Select to view content in your preferred language

Pool Object Detection Using Pre-trained Model

401
7
Jump to solution
07-24-2025 05:23 AM
Labels (1)
DimitrisPsarologos
Emerging Contributor

For research purposes, I aim to detect the number and estimate the shape area of swimming pools on Rhodes Island using the pre-trained deep learning model Pool Segmentation - USA. However, I am currently facing challenges related to both the accuracy of the detection results and the processing time of the input data. Below, I outline the full workflow I’m following:

Step 1: Data Preparation

Due to the lack of high-resolution imagery in a format compatible with the pre-trained model, I am using World Imagery Wayback basemaps to manually export imagery in .tpkx or .tif format for areas where pools are visually identified.
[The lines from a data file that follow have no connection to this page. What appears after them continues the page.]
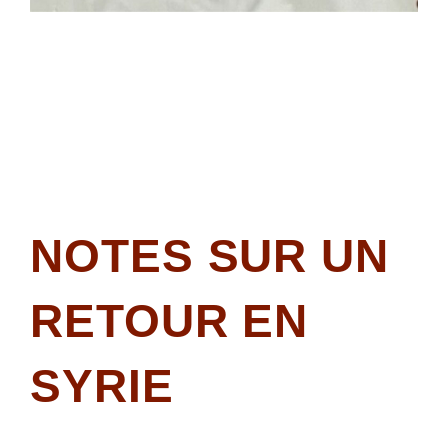
NOTES SUR UN
RETOUR EN
SYRIE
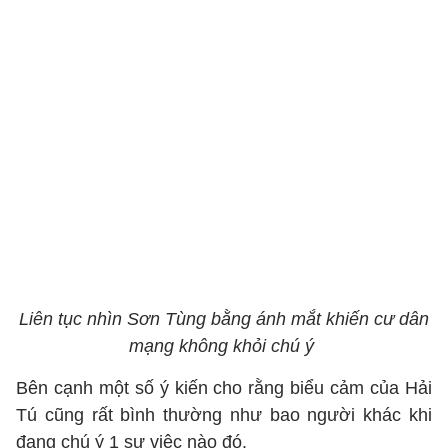
Liên tục nhìn Sơn Tùng bằng ánh mắt khiến cư dân
mạng không khỏi chú ý
Bên cạnh một số ý kiến cho rằng biểu cảm của Hải
Tú cũng rất bình thường như bao người khác khi
đang chú ý 1 sự việc nào đó.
  • When exporting in .tpkx, I convert the files to 3-band 8-bit TIFFs using a Python notebook.
  • After collecting all the relevant .tif files, I use the Mosaic to New Raster tool in ArcGIS Pro to merge the inputs into a single raster dataset. This prepares the data for model inference.

Step 2: Running the Model

Once the raster is ready, I use the Detect Objects Using Deep Learning tool in ArcGIS Pro:

  • Input: the merged .tif raster (3-band, 8-bit), which in my case is ~2.3 GB.
  • Model: Pool Segmentation - USA with default parameters.
  • Processor type: GPU
  • Hardware: I run the model on a Virtual Machine with the following specs:
    64 GB RAM, Intel Xeon Gold 5220R CPU, and NVIDIA A10-12Q GPU.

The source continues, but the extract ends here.